§ **DIRECTIONS FOR THIS TASK**
In the copy, include every record below exactly as it appears, but no pictures.

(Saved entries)
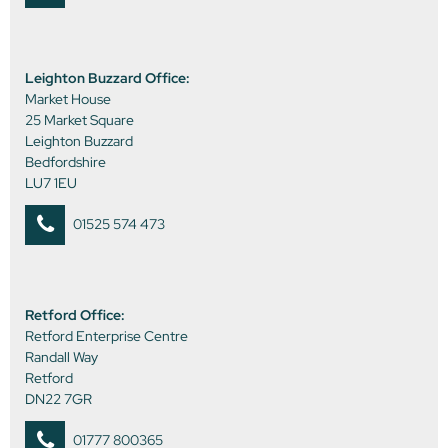
Leighton Buzzard Office:
Market House
25 Market Square
Leighton Buzzard
Bedfordshire
LU7 1EU
01525 574 473
Retford Office:
Retford Enterprise Centre
Randall Way
Retford
DN22 7GR
01777 800365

§ **RESPONSE TO THE EXERCISE**
Leighton Buzzard Office:
Market House
25 Market Square
Leighton Buzzard
Bedfordshire
LU7 1EU
01525 574 473
Retford Office:
Retford Enterprise Centre
Randall Way
Retford
DN22 7GR
01777 800365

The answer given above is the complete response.